NameError on every non-offsite backup

The new if offsite: block only assigns backup_files and uploaded_files when offsite is truthy. When a plain backup is requested (offsite=None, which is the default), neither variable is ever initialised, so return {"backups": backup_files, "offsite": uploaded_files} raises NameError: name 'backup_files' is not defined. Every standard backup job (no offsite target) will now crash at this line without performing or recording any backup.

[greptile-apps]

Hardcoded bench root diverges from FIFO location

The FIFOs are created under backup_directory_from_root = os.path.join(self.bench.directory, ...) (line 889), but the --backup-path-* arguments passed to bench backup are constructed from the hardcoded string /home/frappe/frappe-bench/ instead.
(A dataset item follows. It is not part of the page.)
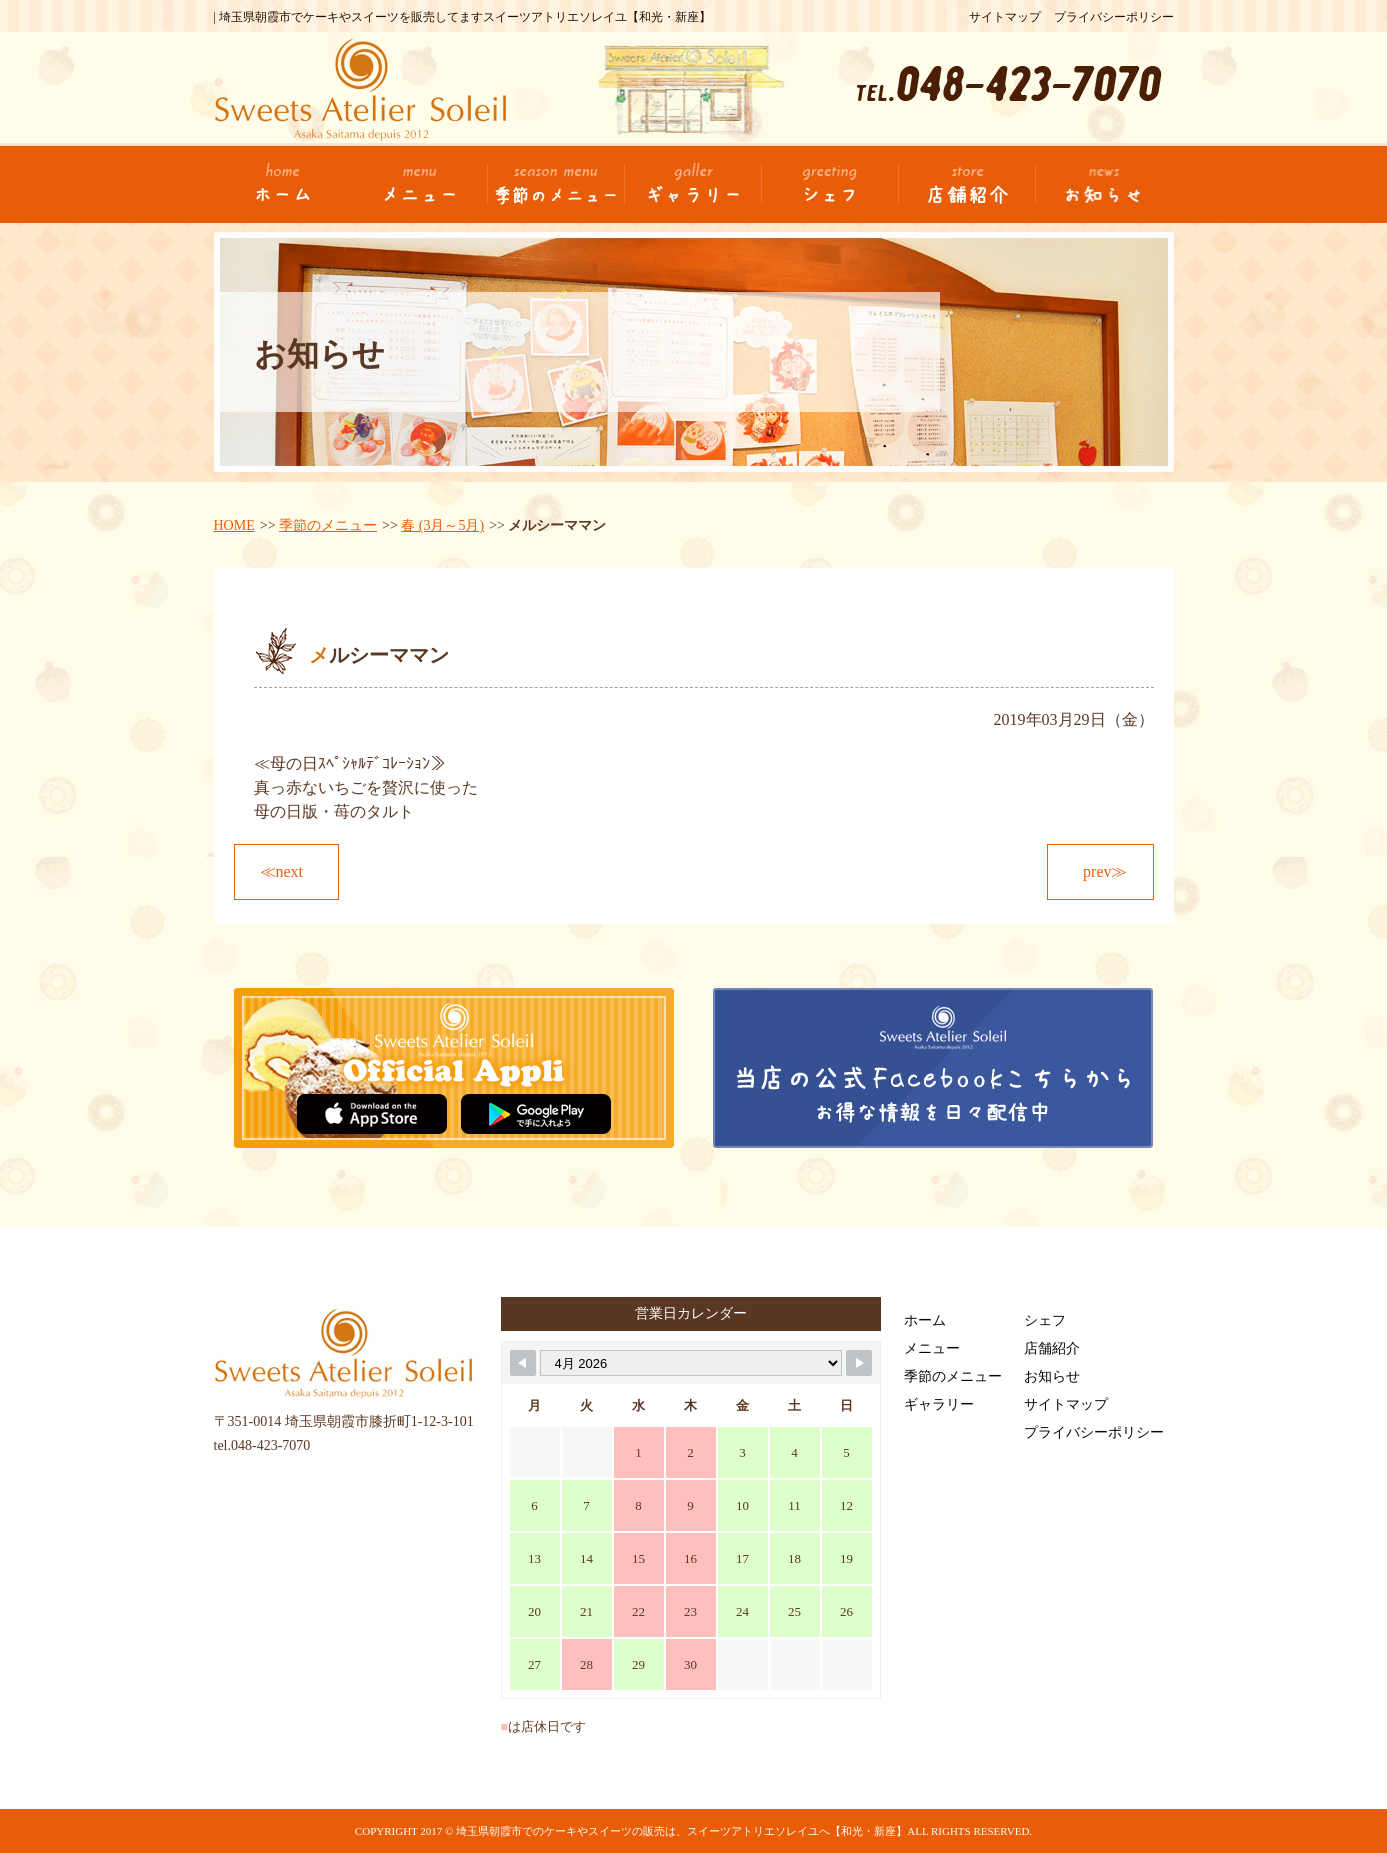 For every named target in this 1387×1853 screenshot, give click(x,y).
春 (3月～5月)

On any bench whose directory differs from that literal (e.g., a versioned bench like /home/frappe/benches/bench-40545-000001-u10-ksa), bench backup will try to open a path that has no FIFO at the other end — the write side never connects, bench backup blocks or fails, and the rclone reader threads hang indefinitely in open(fifo_path, "rb"). The job would never complete. The fix is to replace /home/frappe/frappe-bench/ with self.bench.directory to match line 889.